Generating Precarity: what neoliberalism does
Today neoliberal reason and politics and tactics have become signature themes of modern life. As Wendy Brown puts it, “neoliberal rationality disseminates the model of the market to all domains and activities – even where money is not at issue – and configures human beings exhaustively as market actors, always, only, and everywhere as homo economicus (Undoing, p.31).
In lieu of a political process that calls for questioning and tarries with ambiguity, disagreement, and uncertainty, neoliberalism offers up economic “truths” that should settle any matters (McAfee 2015). In lieu of gathering in public to deliberate and decide together, a private market promises to quietly have the last word. Instead of public space and public power punctuated by human reality, neoliberalism reduces any suffering to employment rates and return on investment.
“Neoliberal rationality is productive, world-making: it economizes every sphere and human endeavour, and it replaces a model of society based on the justice-producing social contract with a conception of society organized as market and of states oriented by market requirements” (Brown 2018, 12). This rationality naturalizes a market economy that leaves people hung out to dry, vulnerable to any chance misfortune, adding economic anxiety to the existential anxiety endemic to a world in which god and truth are dead. Neoliberalism has created a new precariat, from the gig worker to the elite college graduate unsure about how they will fare in the world.
Now something else now seems to be afoot: a bewildering right-angle turn from a politics that is laissez-faire, globalized, and individualistic to one that is chauvinistic, statist, and moralistic, in short, authoritarianism and the many elements of its playbook, including a web of lies to shield the neoliberal order from scrutiny. Today that web of lies includes things like weaponizing and completely distorting the meaning of antisemitism, the facts of racism, colonialism, and genocide; a politics that demands withdrawal from the world as well as obedience to the law. Where the hallmark of neoliberalism was the banishing of borders, the call of the current moment is to build a wall. This is a world of ontological insecurity where seemingly only a Trump or Marie Le Pen might save us.
Containing Precarity: what authoritarianism offers
There is an entire history behind this scene, a confluence of social and political and economic forces at work, many set in motion decades ago as global capital set about undoing the social safety nets of the welfare state, making the world ripe for global flows of power, data, money, and now bitcoin and AI. Neoliberalism was an attempt to discredit social justice policies, and now the new authoritarianism is a vicissitude of that same aim. Neoliberalism led to precarity, unease, and fear. The new authoritarianism offers neoliberalism’s phobic subjects a promise of safe havens. But instead of providing safety from the real threat, namely unfettered global capitalism, which has turned the working class into the abject poor, the new authoritarianism, what Wendy Brown calls “neoliberalism’s Frankenstein,” displaces danger from its actual source to its invented ones: immigrants, trans people, and any other supposed dangers to the state. Trying to call out and pin down these displacements is exhausting and unending, for the process of displacement can continue without end. There is always someone else to blame. So long as there is precarity, the promise of salvation is, for many, too tantalizing to resist.
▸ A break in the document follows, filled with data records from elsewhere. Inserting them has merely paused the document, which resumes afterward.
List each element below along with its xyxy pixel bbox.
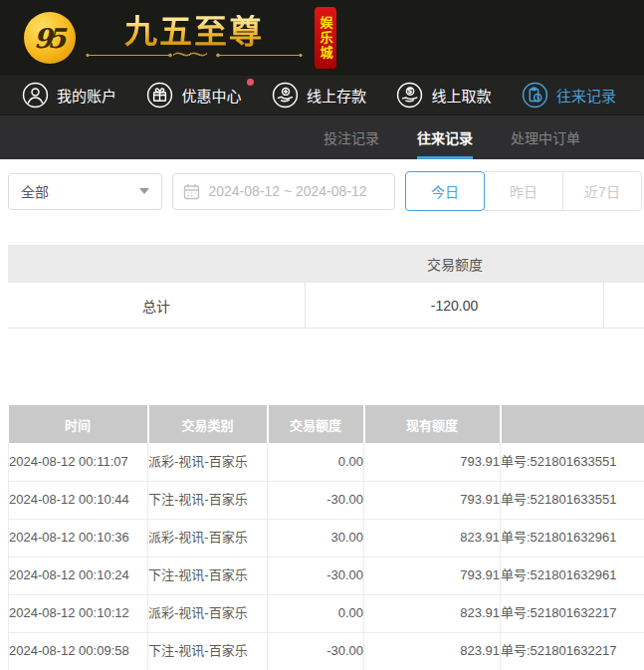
cell-amount: -30.00 [268,481,364,519]
cell-time: 2024-08-12 00:10:36 [9,519,148,557]
cell-type: 派彩-视讯-百家乐 [148,519,268,557]
column-header: 现有额度 [364,405,501,443]
records-icon [522,82,548,109]
brand-badge: 娱乐城 [315,7,336,69]
table-row[interactable]: 2024-08-12 00:09:58 下注-视讯-百家乐 -30.00 823… [9,632,644,670]
quick-date-group: 今日昨日近7日 [405,171,642,211]
quick-date-button[interactable]: 近7日 [562,171,642,211]
record-tabs: 投注记录往来记录处理中订单 [0,115,644,159]
cell-amount: 30.00 [268,519,364,557]
nav-item-label: 线上存款 [307,85,366,106]
column-header: 交易额度 [268,405,364,443]
cell-time: 2024-08-12 00:09:58 [9,632,148,670]
cell-order: 单号:521801632217 [501,632,644,670]
summary-total-value: -120.00 [306,283,604,328]
column-header [501,405,644,443]
column-header: 时间 [9,405,148,443]
record-tab[interactable]: 往来记录 [417,115,473,159]
date-range-input[interactable]: 2024-08-12 ~ 2024-08-12 [172,173,395,210]
column-header: 交易类别 [148,405,268,443]
cell-type: 下注-视讯-百家乐 [148,557,268,594]
user-icon [22,82,49,109]
table-row[interactable]: 2024-08-12 00:10:44 下注-视讯-百家乐 -30.00 793… [9,481,644,519]
cell-time: 2024-08-12 00:10:24 [9,557,148,594]
nav-item-gift[interactable]: 优惠中心 [146,82,241,109]
nav-item-label: 线上取款 [431,85,491,106]
brand-name: 九五至尊 [124,15,264,50]
withdraw-icon [396,82,423,109]
nav-item-deposit[interactable]: 线上存款 [272,82,366,109]
brand-monogram-icon: 95 [24,12,76,64]
table-row[interactable]: 2024-08-12 00:11:07 派彩-视讯-百家乐 0.00 793.9… [9,443,644,481]
cell-type: 下注-视讯-百家乐 [148,481,268,519]
chevron-down-icon [139,188,149,194]
nav-item-label: 往来记录 [556,85,616,106]
cell-amount: 0.00 [268,443,364,481]
main-nav: 我的账户 优惠中心 线上存款 线上取款 往来记录 [0,76,644,115]
cell-order: 单号:521801632961 [501,557,644,594]
category-select-value: 全部 [21,181,49,201]
table-row[interactable]: 2024-08-12 00:10:12 派彩-视讯-百家乐 0.00 823.9… [9,594,644,632]
flourish-icon [86,50,303,61]
quick-date-button[interactable]: 昨日 [484,171,563,211]
record-tab[interactable]: 投注记录 [323,115,379,159]
cell-balance: 823.91 [364,594,501,632]
brand-logo[interactable]: 95 九五至尊 娱乐城 [24,7,336,69]
summary-total-row: 总计 -120.00 [8,283,644,329]
summary-amount-header: 交易额度 [306,245,604,283]
nav-item-user[interactable]: 我的账户 [22,82,116,109]
nav-item-records[interactable]: 往来记录 [522,82,616,109]
cell-type: 下注-视讯-百家乐 [148,632,268,670]
cell-balance: 823.91 [364,519,501,557]
cell-order: 单号:521801633551 [501,443,644,481]
cell-time: 2024-08-12 00:10:12 [9,594,148,632]
records-header-row: 时间交易类别交易额度现有额度 [9,405,644,443]
cell-amount: -30.00 [268,632,364,670]
category-select[interactable]: 全部 [8,173,162,210]
cell-balance: 823.91 [364,632,501,670]
cell-time: 2024-08-12 00:10:44 [9,481,148,519]
cell-balance: 793.91 [364,481,501,519]
nav-item-label: 优惠中心 [181,85,241,106]
cell-type: 派彩-视讯-百家乐 [148,594,268,632]
calendar-icon [183,183,200,200]
table-row[interactable]: 2024-08-12 00:10:36 派彩-视讯-百家乐 30.00 823.… [9,519,644,557]
cell-amount: 0.00 [268,594,364,632]
summary-table: 交易额度 总计 -120.00 [8,245,644,329]
deposit-icon [272,82,299,109]
cell-balance: 793.91 [364,557,501,594]
cell-order: 单号:521801633551 [501,481,644,519]
notification-dot [247,79,254,86]
cell-order: 单号:521801632217 [501,594,644,632]
records-body: 2024-08-12 00:11:07 派彩-视讯-百家乐 0.00 793.9… [9,443,644,670]
table-row[interactable]: 2024-08-12 00:10:24 下注-视讯-百家乐 -30.00 793… [9,557,644,594]
top-logo-bar: 95 九五至尊 娱乐城 [0,0,644,76]
summary-total-label: 总计 [8,283,306,328]
cell-time: 2024-08-12 00:11:07 [9,443,148,481]
cell-amount: -30.00 [268,557,364,594]
gift-icon [146,82,173,109]
filter-bar: 全部 2024-08-12 ~ 2024-08-12 今日昨日近7日 [0,159,644,223]
cell-balance: 793.91 [364,443,501,481]
cell-type: 派彩-视讯-百家乐 [148,443,268,481]
nav-item-withdraw[interactable]: 线上取款 [396,82,491,109]
record-tab[interactable]: 处理中订单 [511,115,580,159]
records-table: 时间交易类别交易额度现有额度 2024-08-12 00:11:07 派彩-视讯… [8,405,644,670]
summary-header-row: 交易额度 [8,245,644,283]
quick-date-button[interactable]: 今日 [405,171,485,211]
cell-order: 单号:521801632961 [501,519,644,557]
nav-item-label: 我的账户 [57,85,116,106]
date-range-value: 2024-08-12 ~ 2024-08-12 [208,183,366,199]
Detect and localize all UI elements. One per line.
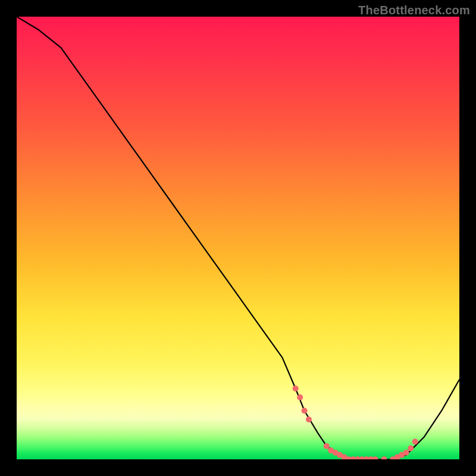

In short, authoritarianism is a containment vessel.
While it might be tempting to see this moment as radically different from neoliberalism and to say that we are in a post-neoliberal era, this would be a mistake. What we are seeing now is a vicissitude of what gave rise to neoliberalism in the first place: an attempt to completely discredit any attention to shared, collective social life, including social-welfare and social-justice politics, and to disincentivize political action. Not only does neoliberalism attempt to eviscerate the political, it has steadily colonized the public realm with private values. With the new authoritarian turn it is now introducing patriarchal ones: family, god, bible, religion, unity (no divisive words, no books that question prevailing words, no acknowledgment of race and its terrible history).
Rather than being a reversal of neoliberalism, the new authoritarianism is a vicissitude of it. Both are de-political phenomena that largely eviscerate any rich conception of democratic public life in service to the same thing: a globalized, economic capitalist order free from political accountability. Where neoliberalism generates precarity, the new authoritarianism rushes in to offer comfort and solace against the anxieties unleashed by precarity. Both operate by emptying the metaphorical and actual public square, but authoritarianism does this to assuage the anxiety that neoliberalism generates. The root causes of insecurity unleashed by precarity are systematically both disavowed and contained by the new authoritarian and now fascist playbook, which includes moves of (1) fomenting fear, (2) scapegoating vulnerable populations, (3) consolidating executive power, (4) curtailing democratic assembly, (5) normalizing police violence, and (6) truncating thinking.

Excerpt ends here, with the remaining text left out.